▸ PROBLEM DETAILS:
Each line of the records below that contains "pédagogique" needs to be copied.

[Opening DATASET RECORDS section]

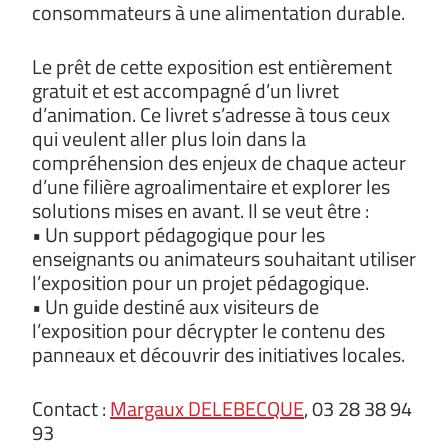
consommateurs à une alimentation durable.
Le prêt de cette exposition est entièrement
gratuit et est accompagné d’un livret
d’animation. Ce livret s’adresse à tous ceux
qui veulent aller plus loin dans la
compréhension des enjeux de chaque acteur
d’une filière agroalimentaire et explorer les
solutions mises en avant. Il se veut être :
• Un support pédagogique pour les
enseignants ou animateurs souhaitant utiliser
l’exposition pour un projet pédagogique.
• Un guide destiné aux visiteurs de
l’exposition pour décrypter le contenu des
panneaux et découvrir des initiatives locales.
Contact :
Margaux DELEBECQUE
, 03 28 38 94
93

[Closing DATASET RECORDS section]
[Opening DATASET RECORDS section]

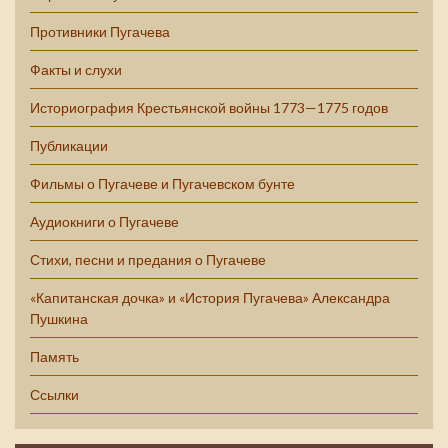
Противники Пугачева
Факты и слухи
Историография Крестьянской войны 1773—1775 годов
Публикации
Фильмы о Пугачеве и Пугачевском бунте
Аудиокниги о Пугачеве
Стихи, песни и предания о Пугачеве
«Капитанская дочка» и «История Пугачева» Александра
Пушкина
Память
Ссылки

[Closing DATASET RECORDS section]
[Opening DATASET RECORDS section]

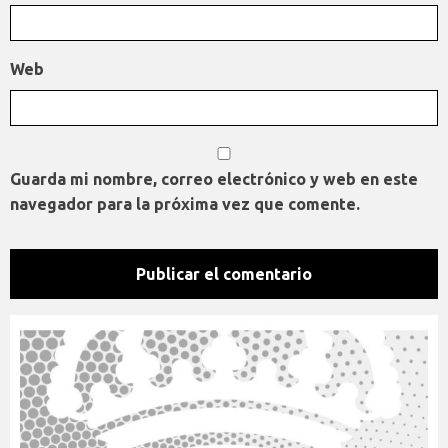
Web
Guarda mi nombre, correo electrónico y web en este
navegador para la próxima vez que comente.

[Closing DATASET RECORDS section]

▸ RESPONSE BOX:
• Un support pédagogique pour les
l’exposition pour un projet pédagogique.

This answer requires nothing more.